Die EU will Deutschland nicht mehr wegen zu viel Nitrats aus Düngern im Wasser bestrafen. Damit falle ein Druckmittel zu früh weg, so Umweltschützer.

in Landwirt bringt mit seinem Gespann Gülle im sogenannten Schleppschuh Verfahren auf einem Feld aus

Die Stickstoffverbindung Nitrat ist potenziell gesundheitsschädlich und verschmutzt das Grundwasser Foto: Philipp Schulze/dpa

BERLIN taz | Die Europäische Kommission stellt ihr Strafverfahren gegen Deutschland wegen der Wasserverschmutzung durch Nitrat aus Dünger ein. Bund und Länder hätten ihre Düngevorschriften so überarbeitet, dass sie der EU-Nitratrichtlinie entsprechen und die Belastung der Gewässer verringern, teilte die Behörde am Donnerstag mit. „Damit sind auch die drohenden, sehr hohen Strafzahlungen vom Tisch“, ergänzten die von den Grünen geführten Bundesministerien für Umwelt und Landwirtschaft. Es sei mit einem Pauschalbetrag von mindestens 17 Millionen Euro und einem täglichen Zwangsgeld von bis zu 1,1 Millionen Euro zu rechnen gewesen.

Die Stickstoffverbindung Nitrat etwa aus Gülle ist potenziell gesundheitsschädlich und verschmutzt das Grundwasser, aus dem das meiste Trinkwasser gewonnen wird.

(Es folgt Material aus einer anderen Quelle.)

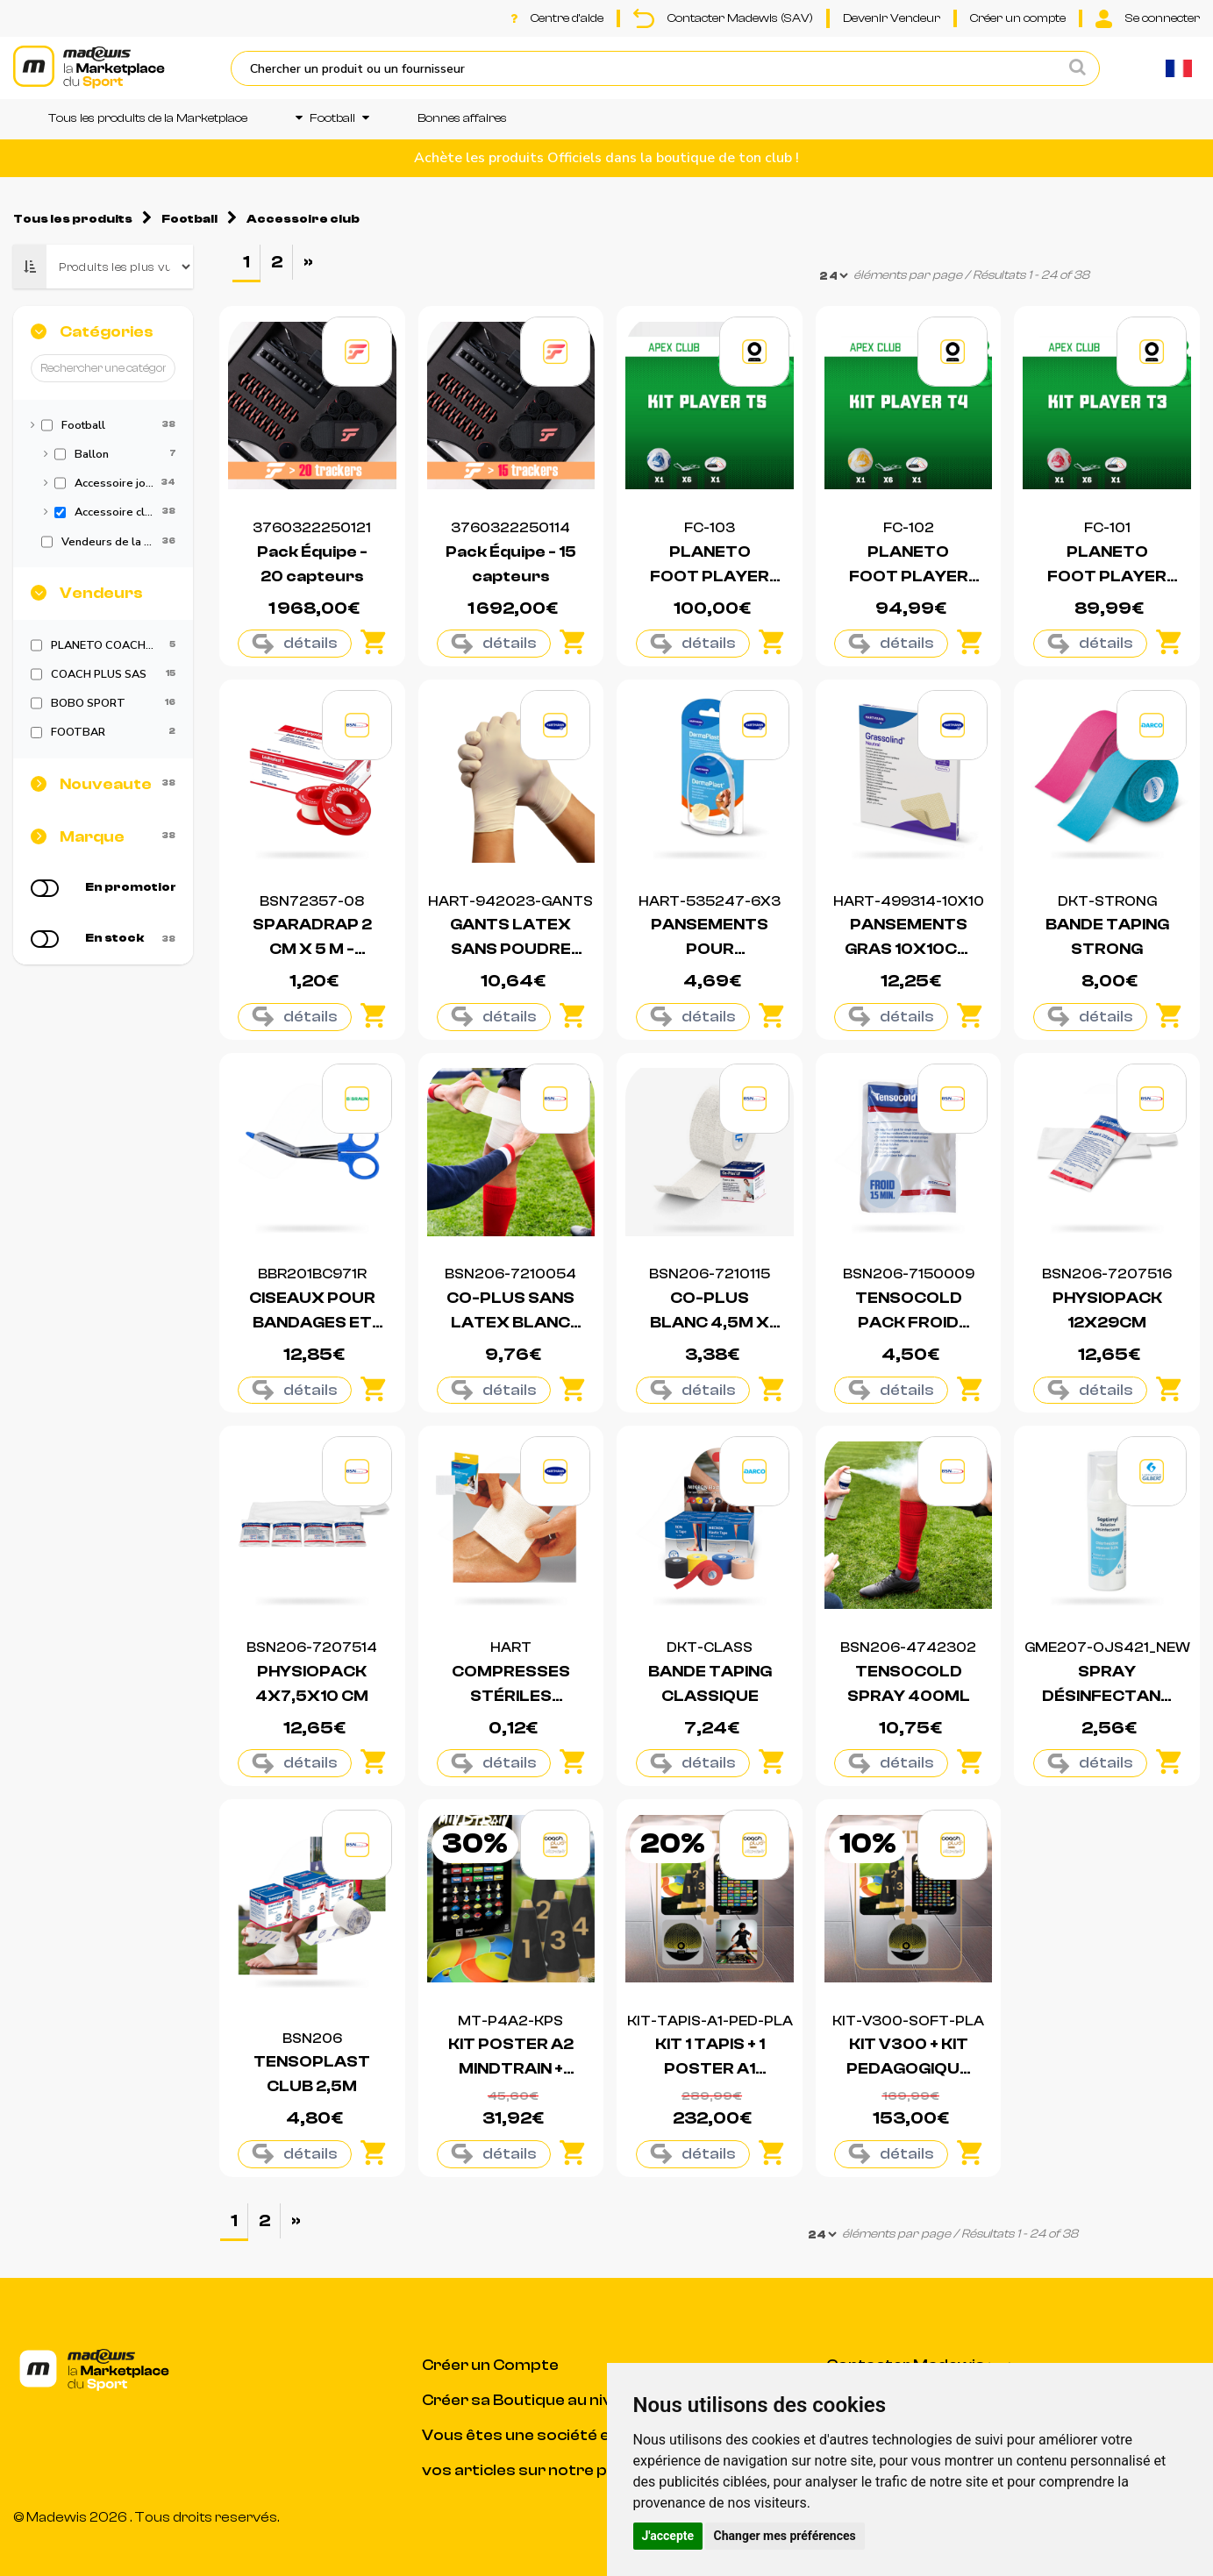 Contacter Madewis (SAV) (723, 18)
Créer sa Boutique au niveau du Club (562, 2400)
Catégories (106, 332)
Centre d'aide (556, 18)
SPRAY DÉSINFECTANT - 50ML (1107, 1696)
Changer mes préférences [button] (785, 2536)
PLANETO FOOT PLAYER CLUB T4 (908, 576)
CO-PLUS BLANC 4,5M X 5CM (709, 1322)
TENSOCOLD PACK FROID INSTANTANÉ (908, 1322)
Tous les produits (72, 219)
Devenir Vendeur (891, 18)
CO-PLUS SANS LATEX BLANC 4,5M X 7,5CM (510, 1322)
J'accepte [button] (668, 2536)
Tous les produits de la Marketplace (147, 118)
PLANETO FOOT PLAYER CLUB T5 (709, 576)
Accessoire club (303, 219)
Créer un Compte (490, 2365)
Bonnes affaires (462, 118)
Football (332, 118)
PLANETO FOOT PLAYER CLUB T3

Zu viel Dünger trägt zum Aussterben von Pflanzen- und Tierarten sowie zum Klimawandel bei. Wenn beispielsweise mehr Stickstoff ausgebracht wird, als die Pflanzen aufnehmen können, versickert er.

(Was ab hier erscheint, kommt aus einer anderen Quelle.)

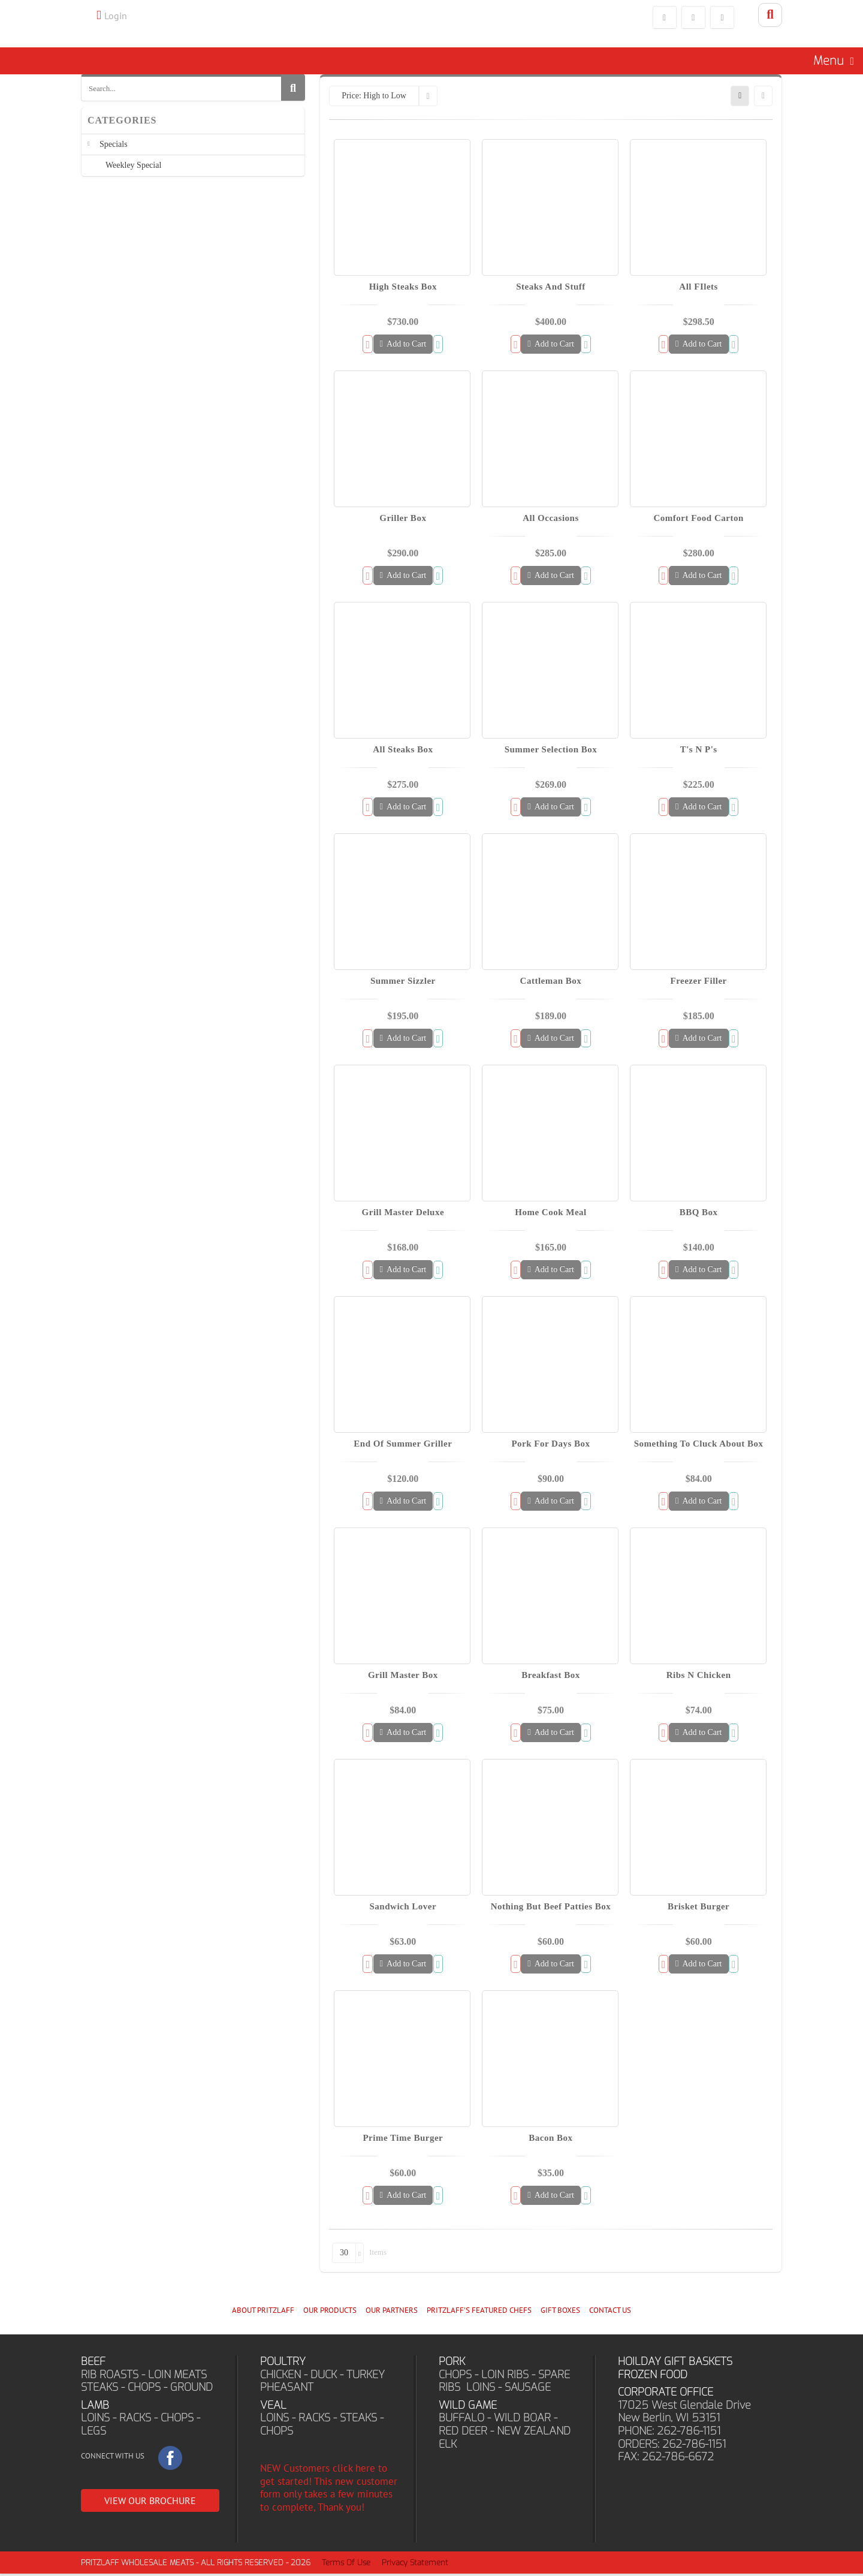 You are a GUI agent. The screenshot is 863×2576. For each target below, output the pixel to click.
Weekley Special (133, 173)
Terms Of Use (346, 2565)
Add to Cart (403, 346)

Da im hiesigen Grundwasser häufig mehr Nitrat festgestellt wurde als die EU-Richtlinie erlaubt, verurteilte der Europäische Gerichtshof 2018 die Bundesrepublik. Weil Deutschland nach Meinung der Kommission auf das Urteil nicht ausreichend reagierte, startete sie ein zweites Vertragsverletzungsverfahren. Daraufhin weiteten die Bundesländer die besonders nitratbelasteten, „roten Gebiete“ aus, wo grundsätzlich nur noch 20 Prozent weniger Stickstoff als angeblich nötig gedüngt werden darf. Die Bundesregierung verlängerte auch die Sperrfristen, in denen gar nicht gedüngt werden darf, verbot das Düngen auf gefrorenen Böden und verschärfte die Vorschriften auf Hängen.

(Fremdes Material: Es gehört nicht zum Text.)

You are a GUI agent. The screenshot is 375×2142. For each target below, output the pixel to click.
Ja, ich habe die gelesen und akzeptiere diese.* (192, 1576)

Überdüngung gesunken, aber nicht genug

„Es ist was passiert. Die Nährstoffüberschüsse sind zurückgegangen“, sagte der taz Friedhelm Taube, Agrarprofessor an der Universität Kiel. Aber sie seien immer noch zu hoch. Im mehrjährigen Mittel brächten die Landwirte in Deutschland pro Hektar im Schnitt 90 Kilogramm Stickstoff zu viel aus. Ziel bis zum Jahr 2030 seien 70 Kilogramm.

„Für die Umwelt bedeutet die Einstellung des Vertragsverletzungsverfahrens, dass da nun ein Druckpotenzial fehlt“, kritisierte Martin Hofstetter, Agraringenieur der Umweltorganisation Greenpeace. Die Kommission hätte warten sollen, bis die Verursacher von Überdüngung wirklich sanktioniert werden können. Der Bundesverband der Energie- und Wasserwirtschaft (BDEW) erinnerte daran, dass die Länder die Vorgaben des Bundes aus der EU-Nitratrichtlinie „noch immer“ nicht vollständig umgesetzt hätten.

Tatsächlich sieht der Bauernverband die Brüsseler Entscheidung als Möglichkeit, das Düngerecht wieder zu entschärfen. „Die Ampelkoalition muss jetzt den aktuellen Regierungsentwurf des Düngegesetzes kritisch prüfen und anpassen“, teilte der Verband mit.